Psalm 73:22

PLUS

 

EXPOSITION

Verse 22. So foolish was

  1. He, though a saint of God, had acted as if he had been one of the fools whom God abhorreth. Had he not even envied them? -- and what is that but to aspire to be like them? The wisest of men have enough folly in them to ruin them unless grace prevents.

And ignorant. He had acted as if he knew nothing, had babbled like an idiot, had uttered the very drivel of a witless loon. He did not know how sufficiently to express his sense of his own fatuity.

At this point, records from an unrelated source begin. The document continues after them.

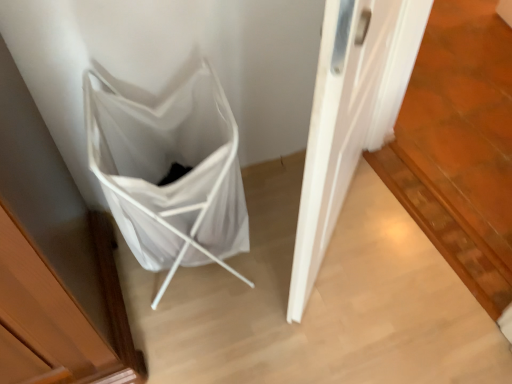 You are a GUI agent. You are given a task and a screenshot of the screen. Output one action in this format:
    pyautogui.click(x=<x>, y=<y>)
    Task: Click on the vacant space that is in between white matte door at center and white fabric folding chair at lower left
    The height and width of the screenshot is (384, 512).
    Given the screenshot: What is the action you would take?
    pyautogui.click(x=263, y=246) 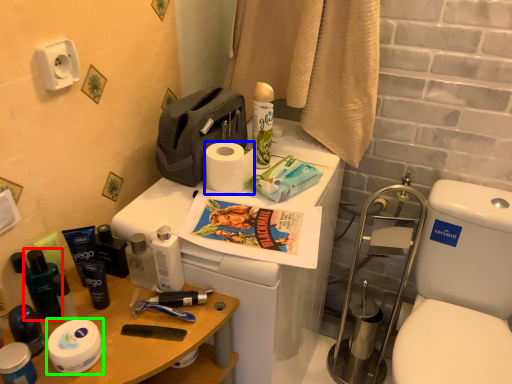 Question: Which object is positioned closest to toiletry (highlighted by a red box)? Select from toilet paper (highlighted by a blue box) and toilet paper (highlighted by a green box).

Choices:
 (A) toilet paper
 (B) toilet paper

Answer: (B) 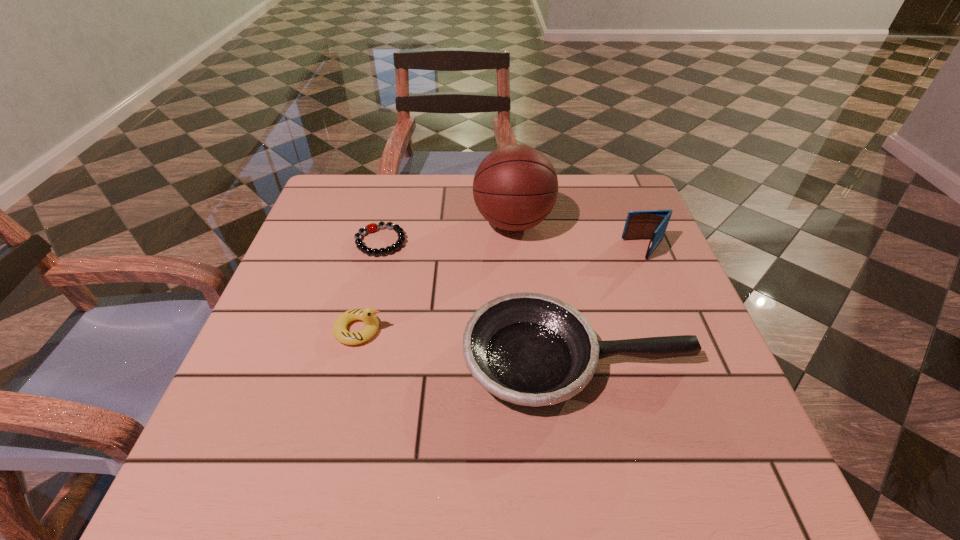 What are the coordinates of `free space between the duckling and the tallest object` in the screenshot? It's located at (436, 276).

This screenshot has width=960, height=540. Identify the location of vacant space that is in between the duckling and the wallet. (502, 289).

The width and height of the screenshot is (960, 540). Find the location of `free space between the wallet and the basketball`. free space between the wallet and the basketball is located at coordinates (580, 236).

The image size is (960, 540). What are the coordinates of `vacant point located between the second tallest object and the frying pan` in the screenshot? It's located at (612, 305).

What are the coordinates of `unoccupied position between the duckling and the basketball` in the screenshot? It's located at (436, 276).

What are the coordinates of `object identified as the third closest to the wallet` in the screenshot? It's located at (372, 227).

Identify which object is the nearest to the wallet. Please provide its 2D coordinates. Your answer should be formatted as a tuple, i.e. [(x, y)], where the tuple contains the x and y coordinates of a point satisfying the conditions above.

[(531, 349)] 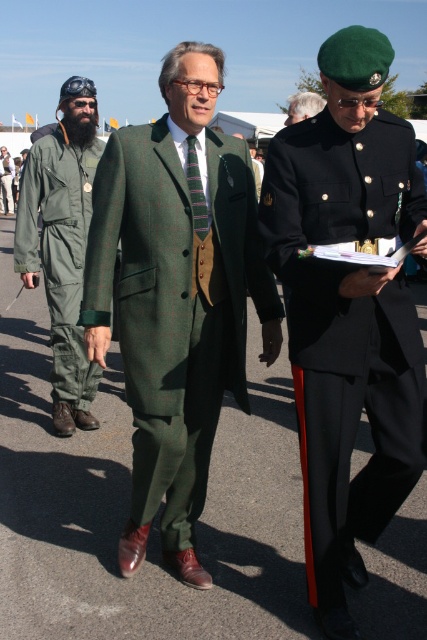 Is matte green jumpsuit at left positioned at the back of green military uniform at left?

No, matte green jumpsuit at left is in front of green military uniform at left.

Between matte green jumpsuit at left and green military uniform at left, which one is positioned higher?

green military uniform at left is above.

Where is `matte green jumpsuit at left`? matte green jumpsuit at left is located at coordinates 63,244.

Which is behind, point (327, 515) or point (88, 90)?

Point (88, 90)

Which of these two, green wool coat at center or matte green jumpsuit at left, stands shorter?

green wool coat at center is shorter.

Who is more forward, (322, 488) or (69, 192)?

Point (322, 488) is more forward.

Find the location of `green wool coat at center`. green wool coat at center is located at coordinates (348, 310).

Can you confirm if green wool coat at center is smaller than green wool suit at center?

Correct, green wool coat at center occupies less space than green wool suit at center.

Between point (298, 237) and point (251, 285), which one is positioned behind?

Positioned behind is point (251, 285).

Identify the location of green wool coat at center. The height and width of the screenshot is (640, 427). (348, 310). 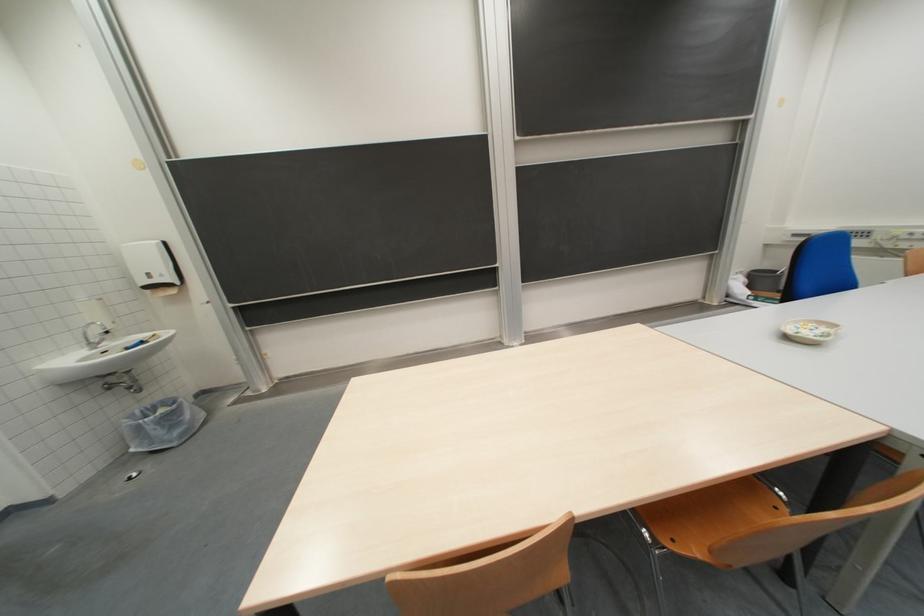 Describe the element at coordinates (710, 515) in the screenshot. This screenshot has height=616, width=924. I see `the chair sitting surface` at that location. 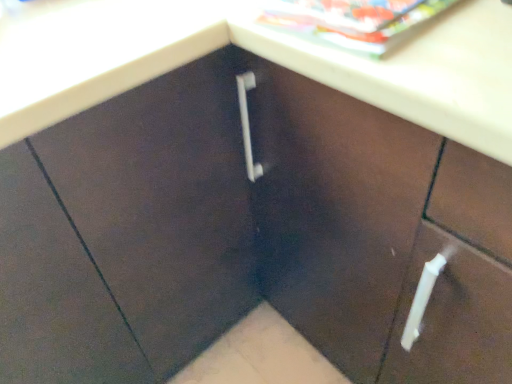 Measure the distance between point (279, 8) and camera.

Point (279, 8) and camera are 24.33 inches apart from each other.

Locate an element on the screen. The image size is (512, 384). matte paper comic book at upper right is located at coordinates (352, 21).

Image resolution: width=512 pixels, height=384 pixels. Describe the element at coordinates (352, 21) in the screenshot. I see `matte paper comic book at upper right` at that location.

The width and height of the screenshot is (512, 384). What are the coordinates of `matte paper comic book at upper right` in the screenshot? It's located at (352, 21). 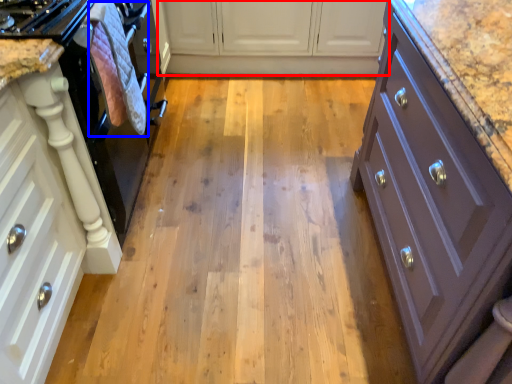 Question: Among these objects, which one is farthest to the camera, cabinetry (highlighted by a red box) or material (highlighted by a blue box)?

Choices:
 (A) cabinetry
 (B) material

Answer: (A) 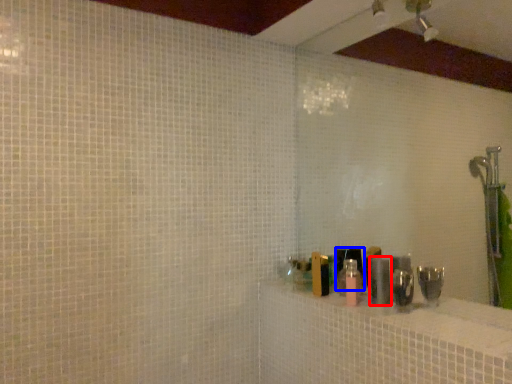 Question: Which object is closer to the camera taking this photo, toiletry (highlighted by a red box) or toiletry (highlighted by a blue box)?

Choices:
 (A) toiletry
 (B) toiletry

Answer: (B)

I was as a beast before thee. Even in God's presence he had been brutish, and worse than a beast. As the grass eating ox has but this present life, and can only estimate things thereby, and by the sensual pleasure which they afford, even so had the psalmist judged happiness by this mortal life, by outward appearances, and by fleshly enjoyments. Thus he had, for the time, renounced the dignity of an immortal spirit, and, like a mere animal, judged after the sight of the eyes. We should be very loath to call an inspired man a beast, and yet, penitence made him call himself so; nay, he uses the plural, by way of emphasis, and as if he were worse than any one beast. It was but an evidence of his true wisdom that he was so deeply conscious of his own folly. We see how bitterly good men bewail mental wanderings; they make no excuses for themselves, but set their sins in the pillory, and cast the vilest reproaches upon them. O for grace to detest the very appearance of evil!

 

EXPLANATORY NOTES AND QUAINT SAYINGS

Verse 22. So foolish was I, and ignorant, etc. Is not a cavilling spirit at the Lord's dispensations bad, both in its roots and fruits? What are the roots of it but

  1. ignorance;
  2. pride, this lifteth up ( Hebrews 2:4 );
  3. impatience, or want of waiting on God to see the issues of matters; so in Jonah 4:8-11 ;
  4. forgetfulness who the Lord is, and who man is that grumbles at his Maker, Lamentations 3:39 , Romans 9:20 . And as for the fruits, they are none of the best, but bad enough. Men are ready to flag in duty, yea, to throw it off, Romans 9:13 , and Mal 3:14; yea, in the way to blaspheme God; see Job 2:9 Malachi 3:13 Revelation 16:9 . Thomas Crane, in "A Prospect of Divine Providence." 1672.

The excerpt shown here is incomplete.